**Requirement**. Pictures aside, repeat every entry exactly.

Stored data
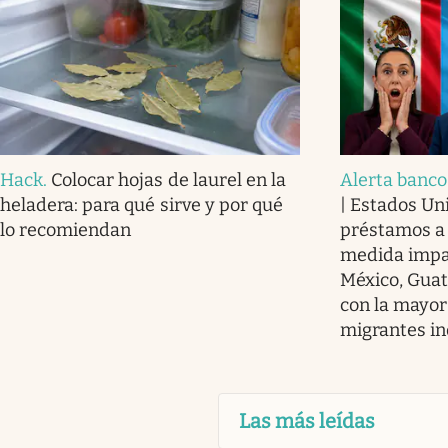
Hack
.
Colocar hojas de laurel en la
Alerta banco
heladera: para qué sirve y por qué
| Estados Un
lo recomiendan
préstamos a
medida impa
México, Guat
con la mayor
migrantes i
Las más leídas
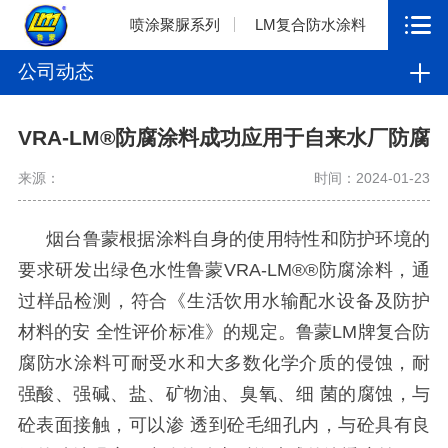
喷涂聚脲系列
LM复合防水涂料
公司动态
VRA-LM®防腐涂料成功应用于自来水厂防腐
来源：
时间：2024-01-23
烟台鲁蒙根据涂料自身的使用特性和防护环境的
要求研发出绿色水性鲁蒙
VRA-LM®®
防腐涂料
，通
过样品检测，符合《生活饮用水输配水设备及防护
材料的安 全性评价标准》的规定。鲁蒙
LM
牌复合防
腐防水涂料可耐受水和大多数化学介质的侵蚀，耐
强酸、强碱、盐、矿物油、臭氧、细 菌的腐蚀，与
砼表面接触，可以渗 透到砼毛细孔内，与砼具有良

**Response to this exercise**.
Hack
.
Colocar hojas de laurel en la
Alerta banco
heladera: para qué sirve y por qué
| Estados Un
lo recomiendan
préstamos a
medida impa
México, Guat
con la mayor
migrantes i
Las más leídas
喷涂聚脲系列
LM复合防水涂料
公司动态
VRA-LM®防腐涂料成功应用于自来水厂防腐
来源：
时间：2024-01-23
烟台鲁蒙根据涂料自身的使用特性和防护环境的
要求研发出绿色水性鲁蒙
VRA-LM®®
防腐涂料
，通
过样品检测，符合《生活饮用水输配水设备及防护
材料的安 全性评价标准》的规定。鲁蒙
LM
牌复合防
腐防水涂料可耐受水和大多数化学介质的侵蚀，耐
强酸、强碱、盐、矿物油、臭氧、细 菌的腐蚀，与
砼表面接触，可以渗 透到砼毛细孔内，与砼具有良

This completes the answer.